# DESCRIPTION OF THE TASK:
Restate the data below word for word. Skip any images it contains.

[DATA RECORDS Boundary: Start]

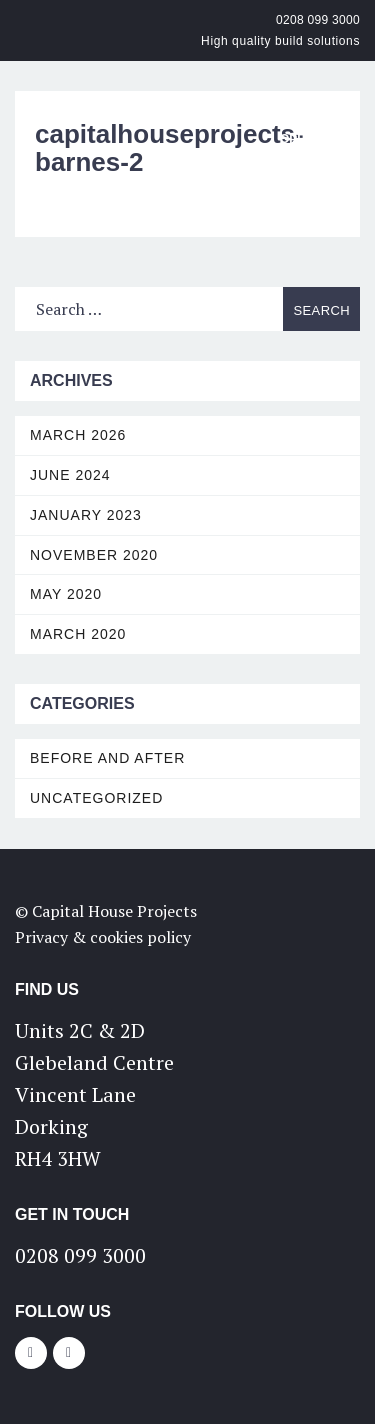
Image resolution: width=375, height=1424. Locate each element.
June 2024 (70, 475)
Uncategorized (96, 798)
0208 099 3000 (318, 20)
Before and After (107, 758)
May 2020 (66, 594)
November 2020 (94, 555)
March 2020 (78, 634)
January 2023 (86, 515)
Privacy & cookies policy (103, 937)
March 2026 (78, 435)
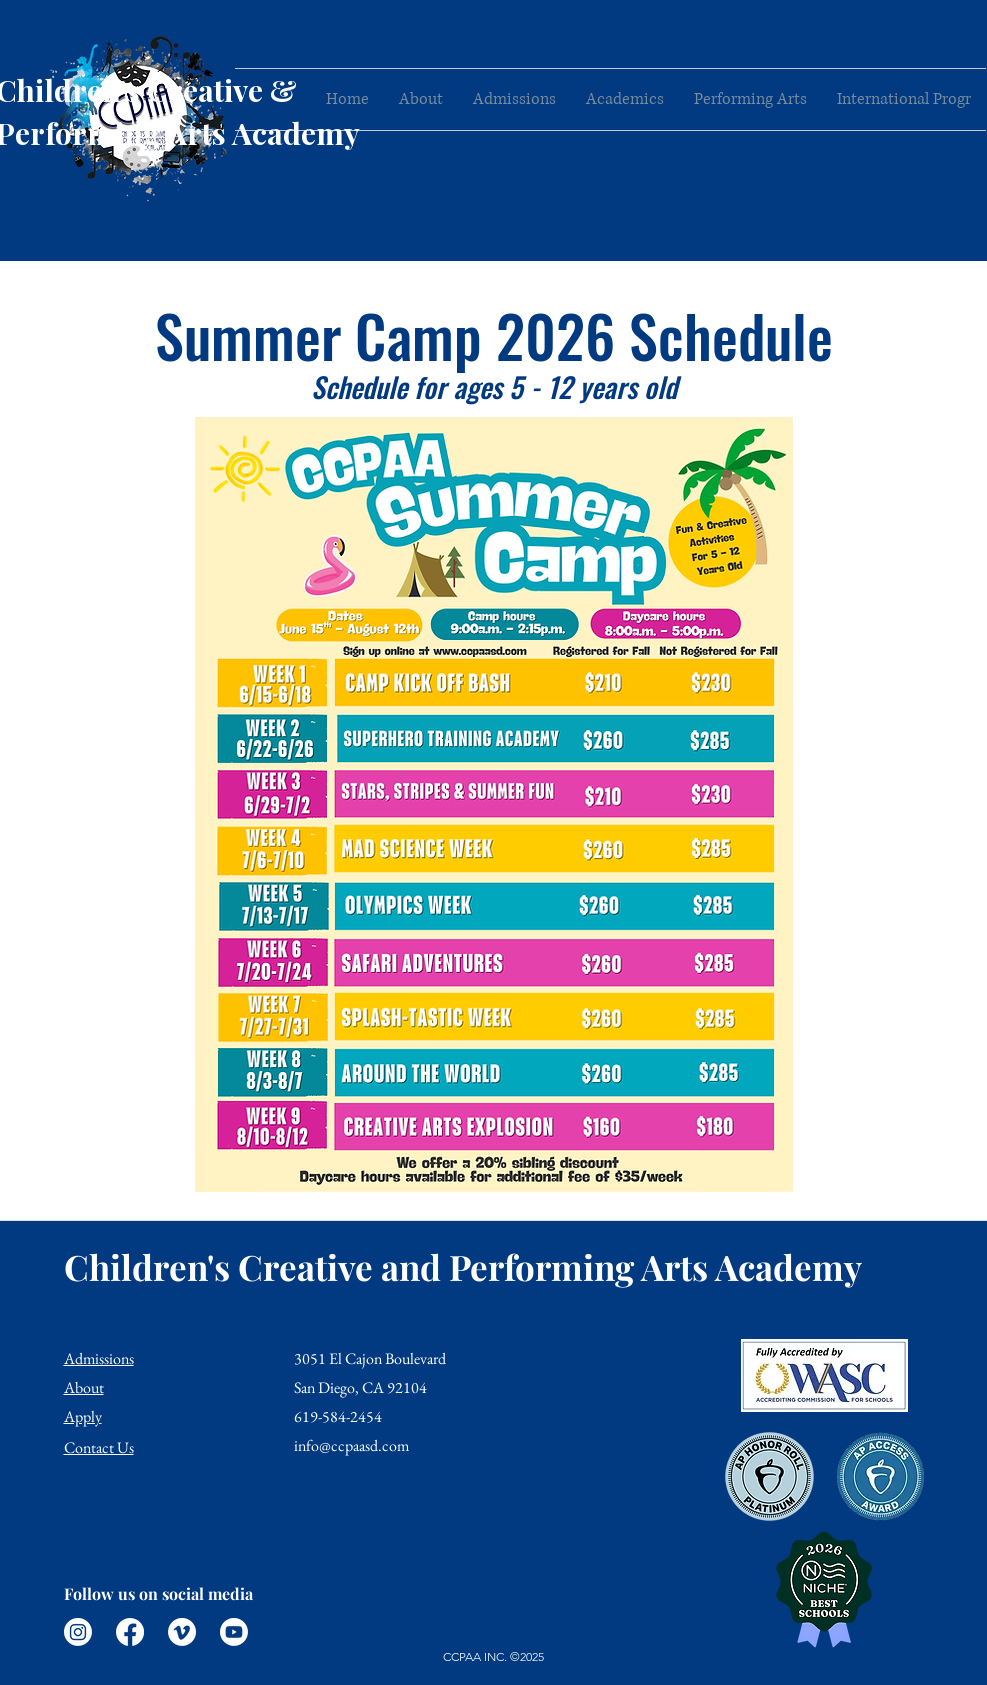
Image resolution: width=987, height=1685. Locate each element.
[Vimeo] (182, 1632)
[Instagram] (78, 1632)
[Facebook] (130, 1632)
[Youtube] (234, 1632)
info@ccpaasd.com (351, 1445)
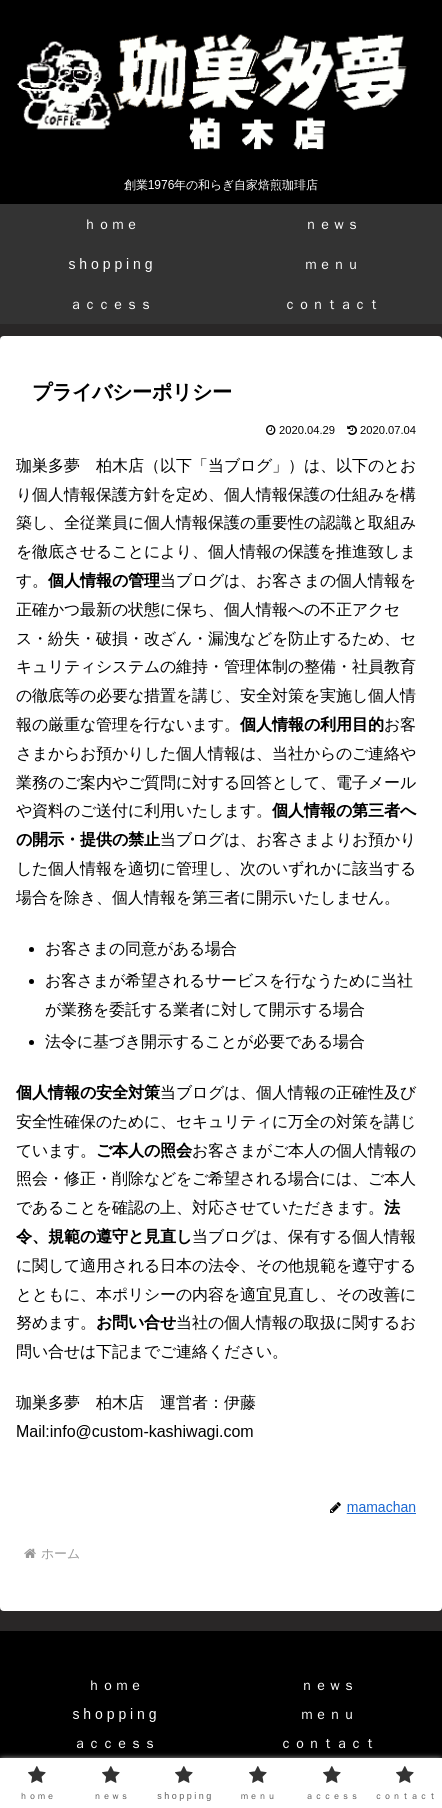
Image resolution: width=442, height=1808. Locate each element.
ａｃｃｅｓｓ (115, 1743)
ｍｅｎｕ (328, 1714)
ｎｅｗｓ (328, 1685)
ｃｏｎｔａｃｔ (328, 1743)
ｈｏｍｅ (115, 1685)
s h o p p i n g (114, 1714)
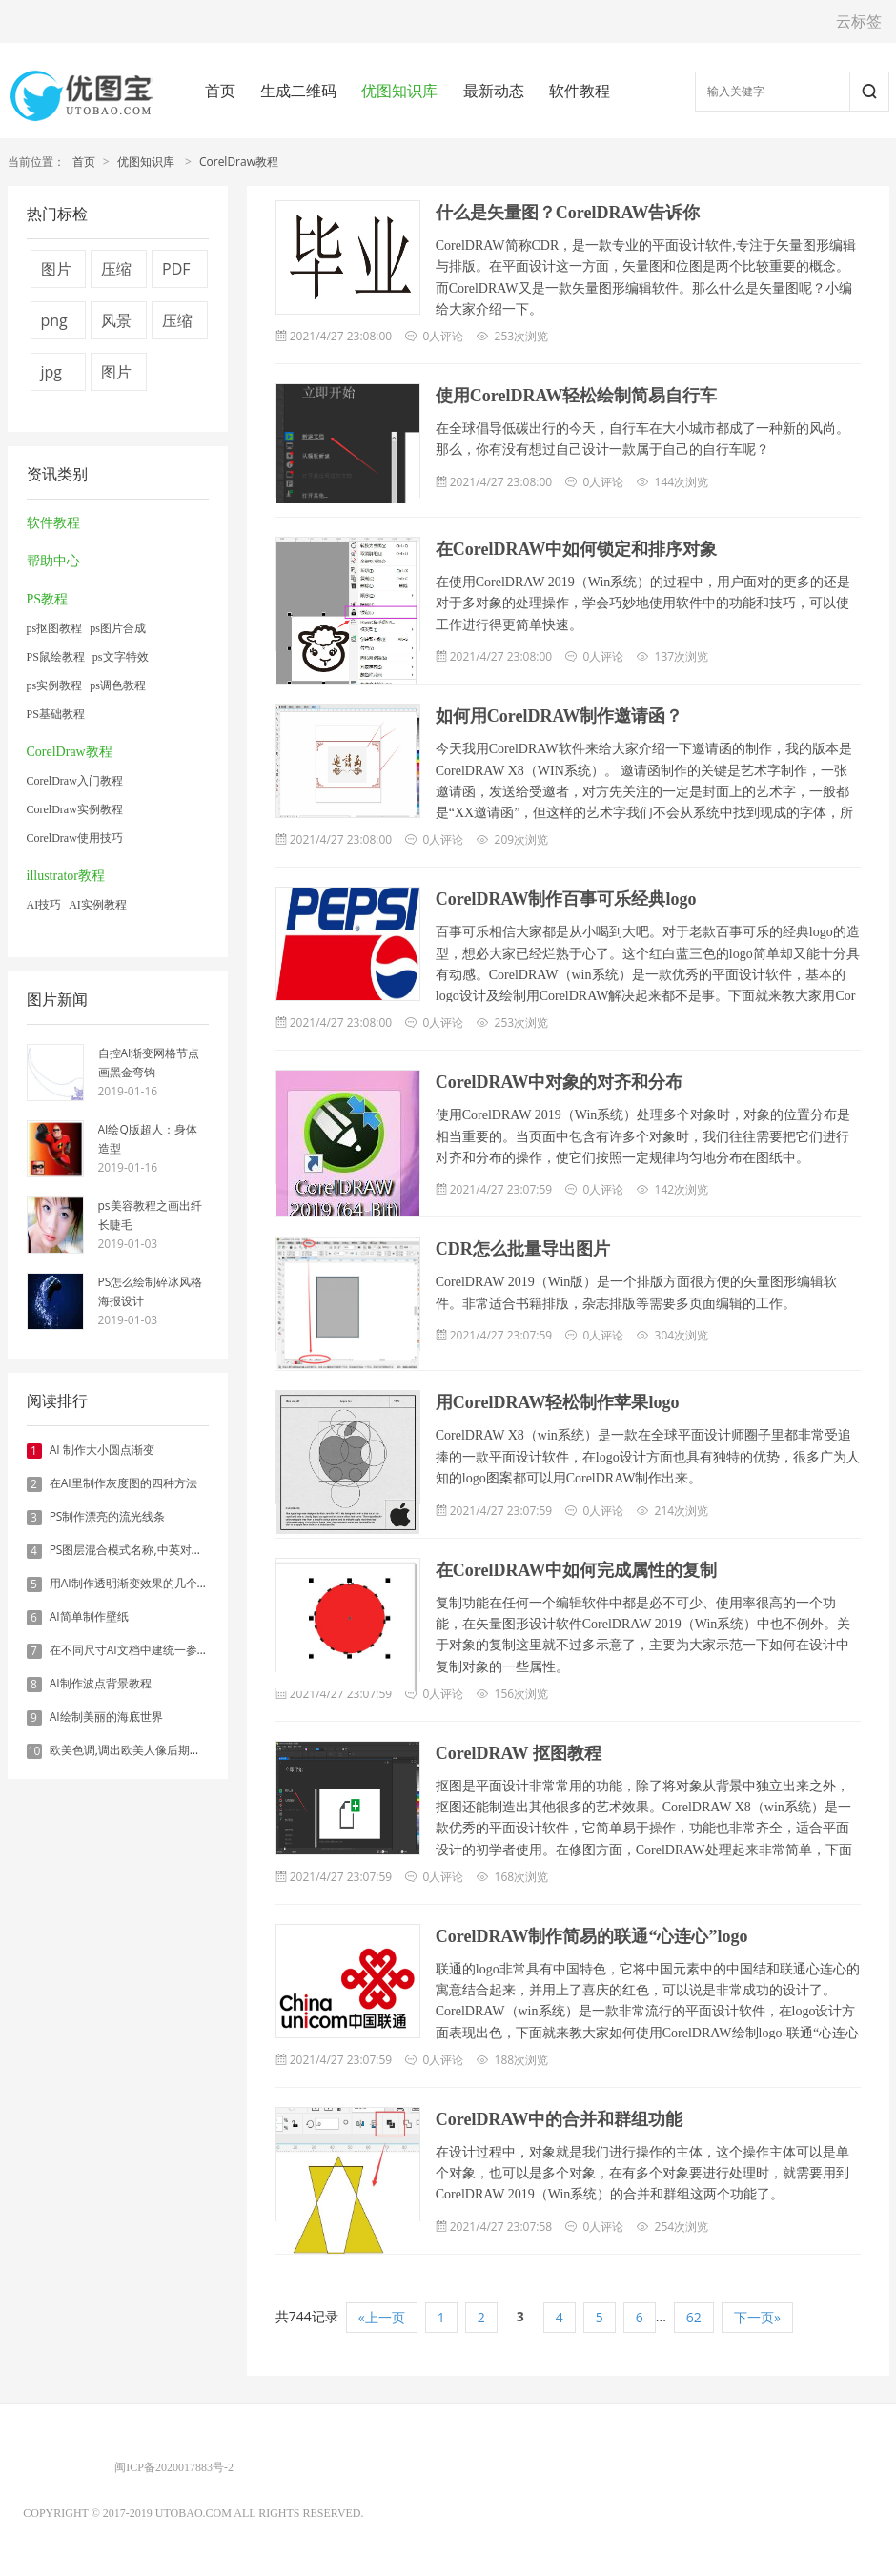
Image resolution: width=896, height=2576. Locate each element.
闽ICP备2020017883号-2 (174, 2467)
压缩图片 (177, 324)
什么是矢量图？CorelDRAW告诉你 (568, 212)
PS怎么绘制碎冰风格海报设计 (150, 1291)
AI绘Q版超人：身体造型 (147, 1138)
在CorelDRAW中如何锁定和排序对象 (577, 549)
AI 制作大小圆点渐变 (102, 1449)
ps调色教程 (118, 685)
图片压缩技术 (56, 273)
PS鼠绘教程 (56, 657)
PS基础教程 (56, 714)
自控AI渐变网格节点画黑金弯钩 (149, 1062)
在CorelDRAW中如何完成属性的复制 (577, 1570)
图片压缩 (116, 376)
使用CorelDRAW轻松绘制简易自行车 (577, 395)
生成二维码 (298, 90)
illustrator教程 (66, 876)
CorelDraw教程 (238, 161)
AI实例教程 (98, 904)
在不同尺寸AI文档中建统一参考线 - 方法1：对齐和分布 (189, 1650)
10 (34, 1751)
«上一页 (381, 2317)
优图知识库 (399, 90)
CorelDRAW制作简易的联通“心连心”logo (592, 1936)
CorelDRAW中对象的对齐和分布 (559, 1082)
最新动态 (493, 90)
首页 (220, 90)
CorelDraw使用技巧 (75, 838)
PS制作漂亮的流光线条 (108, 1516)
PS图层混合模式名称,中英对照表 (132, 1550)
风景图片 (116, 324)
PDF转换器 (177, 273)
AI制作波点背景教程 (101, 1683)
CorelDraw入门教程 (75, 780)
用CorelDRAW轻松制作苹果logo (558, 1402)
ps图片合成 (118, 628)
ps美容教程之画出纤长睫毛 (150, 1215)
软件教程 (579, 90)
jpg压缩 (56, 376)
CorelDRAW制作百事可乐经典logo (566, 899)
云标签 (859, 20)
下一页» (757, 2317)
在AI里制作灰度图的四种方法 (123, 1483)
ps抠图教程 (55, 628)
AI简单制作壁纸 (89, 1616)
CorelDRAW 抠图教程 (518, 1753)
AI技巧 (44, 904)
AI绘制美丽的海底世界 (106, 1716)
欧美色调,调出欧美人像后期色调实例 (142, 1750)
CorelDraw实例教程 (75, 809)
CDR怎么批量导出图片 (523, 1248)
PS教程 (48, 599)
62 (694, 2317)
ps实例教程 (55, 685)
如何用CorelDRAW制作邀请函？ (559, 716)
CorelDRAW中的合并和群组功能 (559, 2119)
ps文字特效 (120, 657)
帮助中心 (53, 561)
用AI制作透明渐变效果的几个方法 (135, 1583)
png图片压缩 (56, 324)
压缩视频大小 (116, 273)
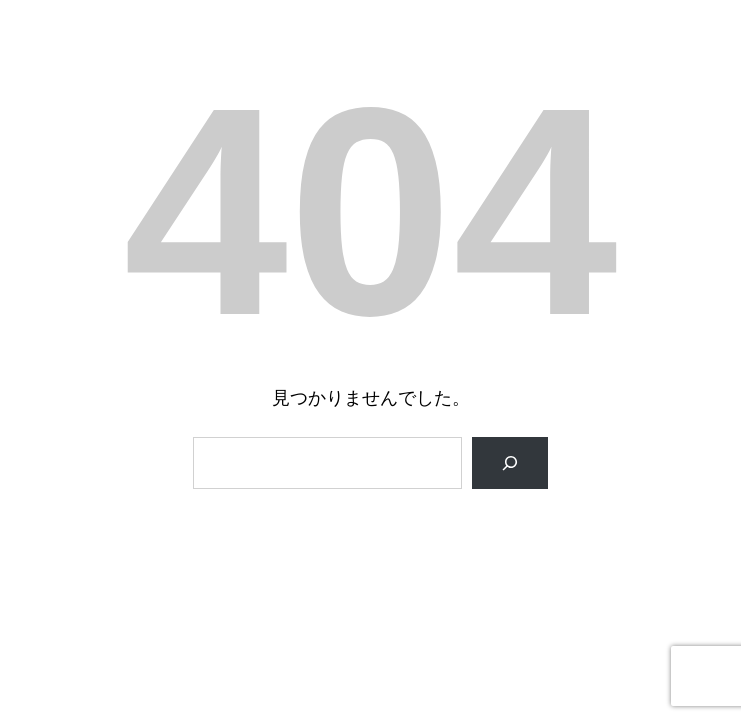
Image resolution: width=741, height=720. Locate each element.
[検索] (510, 463)
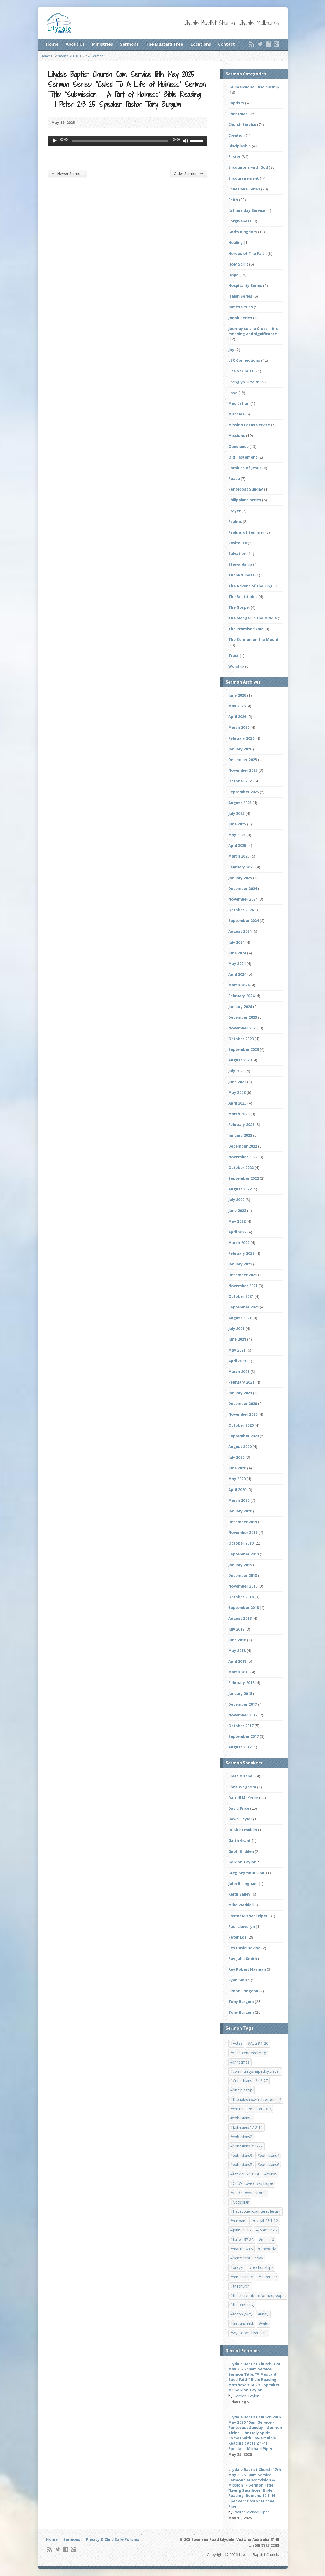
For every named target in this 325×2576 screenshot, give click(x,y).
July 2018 (236, 1629)
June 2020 (237, 1467)
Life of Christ (240, 371)
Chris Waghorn (242, 1786)
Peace (234, 478)
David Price (238, 1808)
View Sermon (93, 55)
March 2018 (238, 1671)
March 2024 (238, 984)
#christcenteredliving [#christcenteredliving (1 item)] (248, 2052)
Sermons (129, 44)
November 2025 (242, 770)
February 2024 (241, 995)
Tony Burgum (241, 2001)
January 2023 (240, 1135)
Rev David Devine (244, 1947)
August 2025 (240, 802)
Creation (236, 135)
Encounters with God (248, 167)
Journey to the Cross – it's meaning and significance (253, 331)
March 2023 (238, 1113)
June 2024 (237, 952)
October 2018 (241, 1596)
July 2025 (236, 813)
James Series (240, 306)
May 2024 (237, 963)
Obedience (238, 446)
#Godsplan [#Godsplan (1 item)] (239, 2202)
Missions (236, 435)
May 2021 (237, 1350)
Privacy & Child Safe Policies (112, 2539)
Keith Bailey (239, 1894)
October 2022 (241, 1167)
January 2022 (240, 1264)
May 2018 (237, 1650)
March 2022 (238, 1242)
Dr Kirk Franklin (242, 1829)
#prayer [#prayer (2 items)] (237, 2267)
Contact (226, 44)
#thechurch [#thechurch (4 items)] (240, 2286)
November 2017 (242, 1714)
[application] (127, 141)
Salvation (237, 553)
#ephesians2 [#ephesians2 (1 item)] (241, 2136)
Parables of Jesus (244, 467)
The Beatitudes (242, 596)
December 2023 (242, 1017)
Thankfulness (241, 574)
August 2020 (240, 1446)
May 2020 (237, 1478)
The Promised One (245, 628)
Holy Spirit (238, 264)
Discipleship (239, 145)
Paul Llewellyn (241, 1926)
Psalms (235, 521)
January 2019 (240, 1564)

[DATA RECORDS Boundary: End]

# SOLUTION FOR THIS PROBLEM:
Image resolution: width=375, height=1424. Locate each element.
June 2024 (70, 475)
Uncategorized (96, 798)
0208 099 3000 (318, 20)
Before and After (107, 758)
May 2020 (66, 594)
November 2020 (94, 555)
March 2020 (78, 634)
January 2023 (86, 515)
Privacy & cookies policy (103, 937)
March 2026 (78, 435)
Image resolution: width=987, height=1685. Locate each element.
[Vimeo] (182, 1632)
[Instagram] (78, 1632)
[Facebook] (130, 1632)
[Youtube] (234, 1632)
info@ccpaasd.com (351, 1445)
Image resolution: width=442, height=1808. Locate each element.
ａｃｃｅｓｓ (115, 1743)
ｍｅｎｕ (328, 1714)
ｎｅｗｓ (328, 1685)
ｃｏｎｔａｃｔ (328, 1743)
ｈｏｍｅ (115, 1685)
s h o p p i n g (114, 1714)
Image resolution: width=896, height=2576. Locate each element.
闽ICP备2020017883号-2 (174, 2467)
压缩图片 (177, 324)
什么是矢量图？CorelDRAW告诉你 (568, 212)
PS怎么绘制碎冰风格海报设计 (150, 1291)
AI绘Q版超人：身体造型 (147, 1138)
在CorelDRAW中如何锁定和排序对象 (577, 549)
AI 制作大小圆点渐变 (102, 1449)
ps调色教程 (118, 685)
图片压缩技术 (56, 273)
PS鼠绘教程 (56, 657)
PS基础教程 (56, 714)
自控AI渐变网格节点画黑金弯钩 (149, 1062)
在CorelDRAW中如何完成属性的复制 (577, 1570)
图片压缩 (116, 376)
使用CorelDRAW轻松绘制简易自行车 (577, 395)
生成二维码 (298, 90)
illustrator教程 (66, 876)
CorelDraw教程 (238, 161)
AI实例教程 (98, 904)
在不同尺寸AI文档中建统一参考线 - 方法1：对齐和分布 (189, 1650)
10 (34, 1751)
«上一页 (381, 2317)
优图知识库 (399, 90)
CorelDRAW制作简易的联通“心连心”logo (592, 1936)
CorelDRAW中对象的对齐和分布 (559, 1082)
最新动态 (493, 90)
首页 (220, 90)
CorelDraw使用技巧 (75, 838)
PS制作漂亮的流光线条 (108, 1516)
PS图层混合模式名称,中英对照表 (132, 1550)
风景图片 (116, 324)
PDF转换器 (177, 273)
AI制作波点背景教程 (101, 1683)
CorelDraw入门教程 (75, 780)
用CorelDRAW轻松制作苹果logo (558, 1402)
ps图片合成 (118, 628)
ps美容教程之画出纤长睫毛 (150, 1215)
软件教程 (579, 90)
jpg压缩 (56, 376)
CorelDRAW制作百事可乐经典logo (566, 899)
云标签 (859, 20)
下一页» (757, 2317)
在AI里制作灰度图的四种方法 (123, 1483)
ps抠图教程 (55, 628)
AI简单制作壁纸 (89, 1616)
CorelDRAW 抠图教程 (518, 1753)
AI技巧 (44, 904)
AI绘制美丽的海底世界 (106, 1716)
欧美色调,调出欧美人像后期色调实例 (142, 1750)
CorelDraw实例教程 (75, 809)
CDR怎么批量导出图片 (523, 1248)
PS教程 (48, 599)
62 (694, 2317)
ps实例教程 (55, 685)
如何用CorelDRAW制作邀请函？ (559, 716)
CorelDRAW中的合并和群组功能 (559, 2119)
ps文字特效 (120, 657)
帮助中心 (53, 561)
用AI制作透明渐变效果的几个方法 (135, 1583)
png图片压缩 (56, 324)
压缩视频大小 (116, 273)
Image resolution: width=741, height=720. Locate each element.
[検索] (510, 463)
For every named target in this 325×2576 screenshot, give click(x,y).
July 2018 (236, 1629)
June 2020 (237, 1467)
Life of Christ (240, 371)
Chris Waghorn (242, 1786)
Peace (234, 478)
David Price (238, 1808)
View Sermon (93, 55)
March 2018 (238, 1671)
March 2024 (238, 984)
#christcenteredliving [#christcenteredliving (1 item)] (248, 2052)
Sermons (129, 44)
November 2025 (242, 770)
February 2024 (241, 995)
Tony Burgum (241, 2001)
January 2023 (240, 1135)
Rev David Devine (244, 1947)
August 2025 (240, 802)
Creation (236, 135)
Encounters with God (248, 167)
Journey to the Cross – it's meaning and significance (253, 331)
March 2023 (238, 1113)
June 2024 (237, 952)
October 2018 (241, 1596)
July 2025 (236, 813)
James Series (240, 306)
May 2024 (237, 963)
Obedience (238, 446)
#Godsplan [#Godsplan (1 item)] (239, 2202)
Missions (236, 435)
May 2021 (237, 1350)
Privacy & Child Safe Policies (112, 2539)
Keith Bailey (239, 1894)
October 2022 (241, 1167)
January 2022 (240, 1264)
May 2018 (237, 1650)
March 2022 (238, 1242)
Dr Kirk Franklin (242, 1829)
#prayer [#prayer (2 items)] (237, 2267)
Contact (226, 44)
#thechurch [#thechurch (4 items)] (240, 2286)
November 2017 (242, 1714)
[application] (127, 141)
Salvation (237, 553)
#ephesians2 [#ephesians2 (1 item)] (241, 2136)
Parables of Jesus (244, 467)
The Beatitudes (242, 596)
December 2023 (242, 1017)
Thankfulness (241, 574)
August 2020 (240, 1446)
May 2020 (237, 1478)
The Promised One (245, 628)
Holy Spirit (238, 264)
Discipleship (239, 145)
Paul Llewellyn (241, 1926)
Psalms (235, 521)
January 2019 (240, 1564)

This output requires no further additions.